マーケティングコラム

多機能化が進む純正カーナビ – コンテンツ管理はどうするべきか

各自動車メーカー純正のカーナビゲーションが進化し続けている。
車種によっては標準で組み込まれているものもあるが、オーディオレス車であっても車両購入時にメーカーオプションとして選択することが可能な「メーカー純正カーナビ」は、ナビゲーション機能のみならずオーディオや空調、通信などを総合的にコントロールする機能を備えており、自動車業界においては「純正マルチ」とも呼ばれている。

一昔前のメーカー純正カーナビは、後付けの社外ナビと比べて機能面、性能面が弱いと言われていたが、現在は形勢が逆転しつつある。新しく開通した道路の情報がわずか数日で反映されるマップオンデマンド機能や、音声通話でオペレーターが目的地を設定してくれるサービス、車両の異常時にはGPSで位置を特定し警備員を派遣してくれるセキュリティシステムなど、テレマティクスを中心とした便利な機能が満載だ。ナビと携帯電話がBluetooth対応であれば、車内に携帯電話を持ち込むだけでワイヤレスのハンズフリー通話が可能となる。

オーディオも専用設計だけあって、さすがに音も良く機能も操作性もすぐれている。「純正マルチ」がHDD(ハードディスク)を採用するようになってからは、一度再生したCDを自動的に録音して保存、次回からはCDが無くともお気に入りの音楽を楽しめる機能が搭載された。CDチェンジャーがいらなくなり、車内にCDを置いておく必要もないので大変便利である反面、ほとんどのモデルで録音した音楽データをエクスポート(抜き出す)する機能が無いため、新しい車に買い替えるときに困ってしまう。

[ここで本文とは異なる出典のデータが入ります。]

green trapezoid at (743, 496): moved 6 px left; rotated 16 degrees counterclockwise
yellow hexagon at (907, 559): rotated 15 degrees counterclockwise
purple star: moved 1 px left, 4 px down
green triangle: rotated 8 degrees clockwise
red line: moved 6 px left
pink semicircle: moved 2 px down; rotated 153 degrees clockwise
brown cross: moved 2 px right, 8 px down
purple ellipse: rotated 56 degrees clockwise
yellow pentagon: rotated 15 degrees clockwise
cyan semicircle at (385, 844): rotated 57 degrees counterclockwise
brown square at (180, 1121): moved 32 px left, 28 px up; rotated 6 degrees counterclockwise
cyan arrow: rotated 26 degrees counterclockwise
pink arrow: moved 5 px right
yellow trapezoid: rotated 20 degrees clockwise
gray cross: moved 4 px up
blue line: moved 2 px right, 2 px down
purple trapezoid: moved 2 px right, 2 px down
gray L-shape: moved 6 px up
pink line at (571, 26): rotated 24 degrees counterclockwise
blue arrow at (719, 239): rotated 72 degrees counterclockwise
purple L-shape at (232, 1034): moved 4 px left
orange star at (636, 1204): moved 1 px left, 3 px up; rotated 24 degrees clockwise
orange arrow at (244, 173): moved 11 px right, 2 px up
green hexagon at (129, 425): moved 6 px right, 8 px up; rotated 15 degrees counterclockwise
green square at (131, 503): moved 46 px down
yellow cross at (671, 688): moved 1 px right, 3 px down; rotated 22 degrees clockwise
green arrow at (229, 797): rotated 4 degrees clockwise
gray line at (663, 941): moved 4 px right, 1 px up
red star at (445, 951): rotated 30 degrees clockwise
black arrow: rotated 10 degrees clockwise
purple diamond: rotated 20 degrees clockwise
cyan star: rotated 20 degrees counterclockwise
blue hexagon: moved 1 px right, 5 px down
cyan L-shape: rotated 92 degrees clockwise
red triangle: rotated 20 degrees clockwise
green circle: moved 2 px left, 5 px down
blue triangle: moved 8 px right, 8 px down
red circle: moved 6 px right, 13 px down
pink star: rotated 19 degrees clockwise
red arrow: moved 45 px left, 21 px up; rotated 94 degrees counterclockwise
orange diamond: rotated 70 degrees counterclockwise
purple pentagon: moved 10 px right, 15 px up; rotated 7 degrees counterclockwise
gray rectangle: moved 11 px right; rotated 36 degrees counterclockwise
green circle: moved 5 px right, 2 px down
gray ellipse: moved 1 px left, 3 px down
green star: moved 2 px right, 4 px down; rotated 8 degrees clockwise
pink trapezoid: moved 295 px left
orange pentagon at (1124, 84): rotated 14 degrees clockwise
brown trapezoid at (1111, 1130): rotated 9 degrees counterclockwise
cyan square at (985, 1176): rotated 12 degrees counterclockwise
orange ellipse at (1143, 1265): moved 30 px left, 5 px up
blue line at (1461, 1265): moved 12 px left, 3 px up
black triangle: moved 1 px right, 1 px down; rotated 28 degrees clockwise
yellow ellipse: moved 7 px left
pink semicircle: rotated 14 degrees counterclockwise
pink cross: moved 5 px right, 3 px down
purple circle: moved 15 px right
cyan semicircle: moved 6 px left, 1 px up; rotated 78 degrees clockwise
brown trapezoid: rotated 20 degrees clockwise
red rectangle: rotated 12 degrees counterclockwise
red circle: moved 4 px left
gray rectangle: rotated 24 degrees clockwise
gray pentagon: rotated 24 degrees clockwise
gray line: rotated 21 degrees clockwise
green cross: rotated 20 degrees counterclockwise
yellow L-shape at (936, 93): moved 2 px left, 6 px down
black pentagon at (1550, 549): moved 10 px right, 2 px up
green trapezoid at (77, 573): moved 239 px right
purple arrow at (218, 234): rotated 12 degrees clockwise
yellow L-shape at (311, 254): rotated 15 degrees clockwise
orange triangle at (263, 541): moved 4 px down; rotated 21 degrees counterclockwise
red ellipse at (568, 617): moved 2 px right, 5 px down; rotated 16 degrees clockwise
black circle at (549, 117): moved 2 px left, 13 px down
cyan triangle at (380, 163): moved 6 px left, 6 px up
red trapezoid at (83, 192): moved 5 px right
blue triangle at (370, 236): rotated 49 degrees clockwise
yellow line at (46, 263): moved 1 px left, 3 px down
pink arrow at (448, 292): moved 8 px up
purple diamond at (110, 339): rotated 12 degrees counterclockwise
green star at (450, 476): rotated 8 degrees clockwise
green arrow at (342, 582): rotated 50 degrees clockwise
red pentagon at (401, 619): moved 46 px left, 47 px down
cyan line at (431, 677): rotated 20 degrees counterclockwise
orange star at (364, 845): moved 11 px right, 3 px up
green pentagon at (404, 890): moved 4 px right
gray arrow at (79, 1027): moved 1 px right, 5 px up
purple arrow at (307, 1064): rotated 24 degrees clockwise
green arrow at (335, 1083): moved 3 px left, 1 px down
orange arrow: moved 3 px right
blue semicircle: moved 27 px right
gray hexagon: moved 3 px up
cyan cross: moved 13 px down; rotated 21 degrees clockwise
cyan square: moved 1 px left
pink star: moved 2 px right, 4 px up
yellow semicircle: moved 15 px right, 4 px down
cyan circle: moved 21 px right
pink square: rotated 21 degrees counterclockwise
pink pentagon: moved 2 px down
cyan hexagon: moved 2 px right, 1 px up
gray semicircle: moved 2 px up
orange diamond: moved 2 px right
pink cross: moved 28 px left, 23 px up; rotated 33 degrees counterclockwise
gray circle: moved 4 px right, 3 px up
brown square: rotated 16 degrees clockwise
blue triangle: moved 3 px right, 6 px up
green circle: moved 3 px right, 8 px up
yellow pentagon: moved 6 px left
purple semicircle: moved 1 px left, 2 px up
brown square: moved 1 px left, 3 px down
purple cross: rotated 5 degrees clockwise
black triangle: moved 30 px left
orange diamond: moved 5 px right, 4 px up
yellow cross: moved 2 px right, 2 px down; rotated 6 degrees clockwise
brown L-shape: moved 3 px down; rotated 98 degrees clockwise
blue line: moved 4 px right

私の場合、音楽や動画などのエンターテインメントコンテンツは、AppleのiTunes(アイチューンズ)で統合管理している。お気に入りのミュージックやムービーをiTunesがインストールされたパソコンに取り込んで保存しておき、好きなときに再生するといった使い方のほか、iPodやiPhoneとSync(同期)することができるので、移動中や外出先でもコンテンツを楽しむことが可能だ。音楽や動画の他に、iPhoneやiPadのアプリケーションやゲームなども管理することができる。私にとってiTunesは、楽しさと便利さのために必要不可欠なものとなっている。

上の写真は、トヨタの純正マルチ(EMV)にiPhoneを接続し、iTunes経由でiPhoneに入れたムービーを再生しているところだ。比較的新しいモデルの純正マルチであれば、標準でAUX/USBなどの外部入力端子を備えているため、簡単にミュージックプレーヤーを接続することができる。モデルによってはナビ画面やステアリングスイッチからプレーヤーを操作することも可能だ。外部入力に対応していない純正マルチでも、社外品の接続モジュールを導入すれば解決するが、日本語化されたモジュールの流通はまだ少ない。この純正マルチにミュージックプレーヤーを接続するという電装系チューニング、北米では既に一般的のようだ。たしかにこのスタイルなら、いつものミュージックやムービーを車内でも楽しむことができ、車を買い替えた際にコンテンツがなくなる心配もない。データのバックアップも万全だ。

身のまわりのデバイスは、どんどん多機能化が進んでいる。しかしながら、コンテンツを取り込むことでユーザを囲い込もうとする目論見は、正直Apple以外の各社ともなかなかうまくいっていない。AppleおよびiTunes成功のキーファクターは、コンテンツを「取り込む」だけではなく、ユーザの自由度と利便性を重視した「同期性」にある。iTunesを軸としてiPodやiPhoneとSync(同期)、それらを通じて他社のデバイスともSync。もちろん新しいデバイスのiPadともSync。macはもちろんWindowsともSync。Apple製品がリリースされるたびに話題になり、爆発的な人気を誇る理由の根底には、この「同期性」の高さがあるのではないだろうか。

エンターテインメントに限らず、あらゆるコンテンツにおいて統合管理をしようとするならば、同期性は見逃せないポイント。大切なコンテンツをどのように管理するかで、あなたの生活も大きく変わってくるはずだ。